Re: Updated Phoenician proposal: confidential?

From: James Kass (jameskass@att.net)
Date: Thu Jun 03 2004 - 06:19:46 CDT

  • Next message: Peter Kirk: "Semitic scripts and script variants, was: Updated Phoenician proposal: confidential?"

    Peter Kirk wrote,

    > Well, I must say I found this hard to understand. I suppose he didn't
    > want to put his proposal at risk by describing how the user community
    > was, at least in part, opposed to the proposal. It is the proposer's
    > failure to give any weight to the opposition to his proposal which
    > offends me.

    Wouldn't it be the responsibility of any opposition to submit
    a counter-proposal or an alternative proposal? In that way,
    the opposition could cite any supporting evidence for their
    claims in coherence and the material could be carefully considered
    and rebutted, if appropriate.

    > >Michael Everson had responded earlier in these threads as to the
    > >reason behind the answer to the user community contact question
    > >in the proposal form. Also, the proposal itself did contain more
    > >than the single word "no" in that same field.
    >
    > Yes, it did. It contained words which I understood along the lines of:
    > "I know everything there is to know about this script, so I am simply
    > going to ignore the user community and not even ask them is they support
    > this proposal which is made in their name".

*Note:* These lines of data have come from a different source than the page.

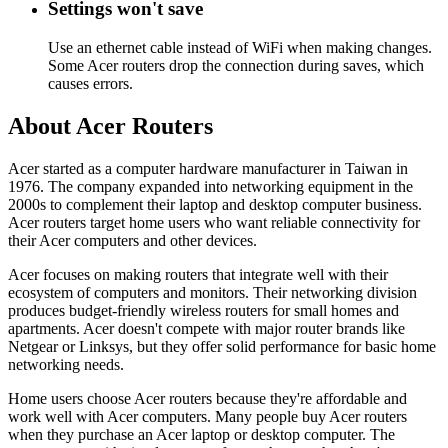
Settings won't save
Use an ethernet cable instead of WiFi when making changes.
Some Acer routers drop the connection during saves, which
causes errors.
About Acer Routers
Acer started as a computer hardware manufacturer in Taiwan in
1976. The company expanded into networking equipment in the
2000s to complement their laptop and desktop computer business.
Acer routers target home users who want reliable connectivity for
their Acer computers and other devices.
Acer focuses on making routers that integrate well with their
ecosystem of computers and monitors. Their networking division
produces budget-friendly wireless routers for small homes and
apartments. Acer doesn't compete with major router brands like
Netgear or Linksys, but they offer solid performance for basic home
networking needs.
Home users choose Acer routers because they're affordable and
work well with Acer computers. Many people buy Acer routers
when they purchase an Acer laptop or desktop computer. The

    Quoting from the proposal's response to C2a.:
    "No. Phoenician is a simple and well-known historic script used in
    a wide variety of contexts."

    It's interesting to note how people interpret things differently.
    I understood the above to mean "Phoenician is a simple and well-known
    historic script used in a wide variety of contexts". If I were revising
    this proposal, I'd simply drop the word "No" and leave the balance intact.

    > I made the point before that
    > I do not think that *ANY* new character proposal (except I suppose to
    > control type characters) should be accepted without contact and POSITIVE
    > support from its user community.

    It's agreed that proposals getting any other kind of support should
    probably be suspect. (*Winks* to those who get it.)

    > Well, this sounds like a careful circumlocution for an ad hominem
    > attack.

    No comment.

    > I suppose that if a certain person has "well-established"
    > credibility, in your sight, anyone who opposes that person is not only
    > lacking credibility but is not even to be counted among those who oppose
    > the proposal.

    Although a person's credibility often affects our bias, I try hard
    to judge a proposition on its merit rather than its proposer. Likewise
    for any argument against a proposition. However, when someone in
    the discussion often counts a group of people as "two people", even as
    more and more such people weigh-in, that suggests credibility on at
    least one issue may be lacking, which tends to make everything else
    questionable. This kind of bias seems to be a part of human nature.

    > Of course if opponents to the proposal are not counted, it
    > has unanimous support, from two people who actually know the Phoenician
    > script.

    And if "scholar" is defined as "one against a separate range for
    Phoenician", then scholars unanimously oppose the proposal.